City leaders on Tuesday will discuss tougher rules against dangerous dogs a few days after a 21-month-old boy was seriously injured in East Raleigh by at least one Rottweiler.
The Raleigh City Council will review and potentially vote Tuesday on an ordinance that would make it easier to declare dogs dangerous – especially if they attack other pets – and to have dangerous dogs impounded or killed. The action comes after some East Raleigh residents have complained that the area has developed a reputation as a home for dangerous dogs.
“You’re left in fear in your own neighborhood,” said Sue Sturgis, who lives a block from the home where the toddler was attacked Friday.
The new ordinance would expand when a dog would be declared dangerous to include biting a person, resulting in broken bones or hospitalization, and killing or severely injuring a pet when not on the dog owner’s property.
The new definition would cover dogs that are not on their owner’s property when they approach a person in an apparent attitude of attack.

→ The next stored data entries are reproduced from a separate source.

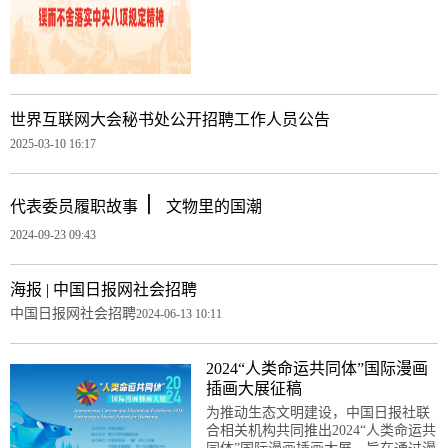
世界互联网大会秘书处公开招聘工作人员公告
2025-03-10 16:17
丨
代表委员履职故事
文物里的国潮
2024-09-23 09:43
海报 | 中国日报网社会招聘
中国日报网社会招聘
2024-06-13 10:11
2024“人类命运共同体”国际漫画
插画大展征稿
为推动生态文明建设，中国日报社联
合相关机构共同推出2024“人类命运共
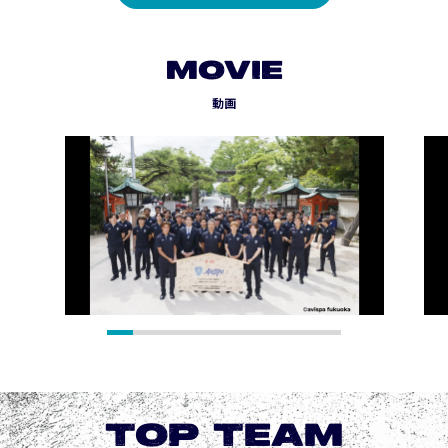
MOVIE
動画
TOP TEAM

The changes would result in more canines being subject to regulations that require securing dangerous dogs on and off the owner’s property.
In addition, dangerous dogs that are found at large could be impounded for at least five days at the owner’s expense. The Animal Control Unit or the police would be authorized to tranquilize a dog without prior notice to the owner when “all reasonable attempts” to seize it are unsuccessful.
Dangerous dogs that seriously injure a person or kill or seriously injure a pet when not on their owner’s property could be impounded and euthanized.
The ordinance, which was put on the meeting agenda before the attack Friday, establishes an appeal process when a dog has been declared dangerous or when a determination has been made that a dog should be euthanized.
The ordinance also says dangerous animals can be killed on sight if they can’t safely be captured and it’s necessary for protection of life or property or for public health and safety.
The ordinance would require owners to notify animal control when an animal bites a person without provocation.
The proposed changes come after several dog attacks in East Raleigh over the past few years.
In the latest incident on Friday, police say the toddler was attacked shortly after 10 a.m. The child’s family was visiting friends at a home in the 2300 block of Euston Street.
The parents of the boy and the family they were visiting each had a dog. The two Rottweilers were in the backyard where the child entered after leaving the house unnoticed, police reported.
The toddler suffered injuries that are considered life-threatening, according to Jim Sughrue, a Raleigh police spokesman.
Emergency workers rushed the boy to WakeMed in Raleigh and later to UNC Hospital in Chapel Hill. No further information on the boy’s condition was available Saturday.
Kevin Lawrence lives next door to the home where the attack occurred and recalls the screaming from the parents on Friday.
“It’s just a tragedy,” he said. “Let’s hope the little kid lives, and this boy can have a normal life.”
Sughrue said no charges have been filed, and none are anticipated.
The owners of both dogs have relinquished custody of the animals. Animal control officers transported the dogs to the Wake County Animal Center, where they will be euthanized.
Lawrence said he hadn’t had any issues with the neighboring dog.
“I thought that dog was all bark,” Lawrence said.
Sturgis said that even though the attack occurred in a backyard, there is a greater problem with dogs wandering loose in the neighborhood. Sturgis, whose bulldog was seriously injured by a pitbull in September, said she hopes the new city ordinance will empower animal control to do more to require dog owners to keep their pets secure.
“Until we get the loose dog situation under control, people will be at risk,” Sturgis said.